EXERCISE → The listing below holds a line with "Bosch FSN VEL" and a later line with "подбегавшие остановились. Но". Write out those two lines and every line between them, exactly, and nothing else.

THE INPUT →
[Start of section]

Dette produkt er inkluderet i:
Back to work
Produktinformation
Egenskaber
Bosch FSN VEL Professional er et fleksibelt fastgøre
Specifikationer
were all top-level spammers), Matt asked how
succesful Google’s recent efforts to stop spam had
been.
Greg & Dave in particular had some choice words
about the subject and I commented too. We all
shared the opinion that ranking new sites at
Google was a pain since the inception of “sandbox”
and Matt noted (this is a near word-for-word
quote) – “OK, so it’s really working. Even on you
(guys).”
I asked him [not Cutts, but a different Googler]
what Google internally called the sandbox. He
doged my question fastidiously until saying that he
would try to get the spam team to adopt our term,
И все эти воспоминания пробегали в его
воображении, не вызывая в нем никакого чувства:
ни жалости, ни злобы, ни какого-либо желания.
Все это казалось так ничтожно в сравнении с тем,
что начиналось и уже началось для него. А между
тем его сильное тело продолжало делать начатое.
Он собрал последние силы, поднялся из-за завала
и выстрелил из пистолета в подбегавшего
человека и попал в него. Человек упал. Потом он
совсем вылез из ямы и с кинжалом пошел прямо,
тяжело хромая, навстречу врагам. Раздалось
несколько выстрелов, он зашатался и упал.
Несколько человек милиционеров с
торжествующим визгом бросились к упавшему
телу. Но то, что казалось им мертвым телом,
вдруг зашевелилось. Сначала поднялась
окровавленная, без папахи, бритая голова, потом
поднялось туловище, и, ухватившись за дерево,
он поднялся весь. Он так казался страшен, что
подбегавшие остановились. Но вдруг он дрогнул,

[End of section]
[Start of section]

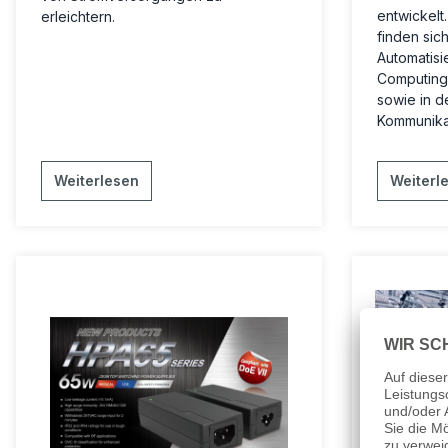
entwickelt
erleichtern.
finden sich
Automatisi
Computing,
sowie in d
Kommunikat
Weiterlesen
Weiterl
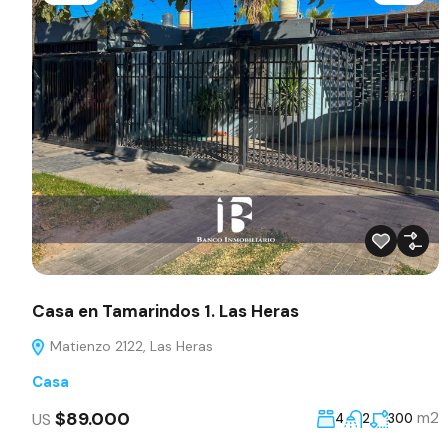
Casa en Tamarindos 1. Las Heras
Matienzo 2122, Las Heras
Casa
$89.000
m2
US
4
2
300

[End of section]

RESPONSE FOR THIS EXERCISE →
Bosch FSN VEL Professional er et fleksibelt fastgøre
Specifikationer
were all top-level spammers), Matt asked how
succesful Google’s recent efforts to stop spam had
been.
Greg & Dave in particular had some choice words
about the subject and I commented too. We all
shared the opinion that ranking new sites at
Google was a pain since the inception of “sandbox”
and Matt noted (this is a near word-for-word
quote) – “OK, so it’s really working. Even on you
(guys).”
I asked him [not Cutts, but a different Googler]
what Google internally called the sandbox. He
doged my question fastidiously until saying that he
would try to get the spam team to adopt our term,
И все эти воспоминания пробегали в его
воображении, не вызывая в нем никакого чувства:
ни жалости, ни злобы, ни какого-либо желания.
Все это казалось так ничтожно в сравнении с тем,
что начиналось и уже началось для него. А между
тем его сильное тело продолжало делать начатое.
Он собрал последние силы, поднялся из-за завала
и выстрелил из пистолета в подбегавшего
человека и попал в него. Человек упал. Потом он
совсем вылез из ямы и с кинжалом пошел прямо,
тяжело хромая, навстречу врагам. Раздалось
несколько выстрелов, он зашатался и упал.
Несколько человек милиционеров с
торжествующим визгом бросились к упавшему
телу. Но то, что казалось им мертвым телом,
вдруг зашевелилось. Сначала поднялась
окровавленная, без папахи, бритая голова, потом
поднялось туловище, и, ухватившись за дерево,
он поднялся весь. Он так казался страшен, что
подбегавшие остановились. Но вдруг он дрогнул,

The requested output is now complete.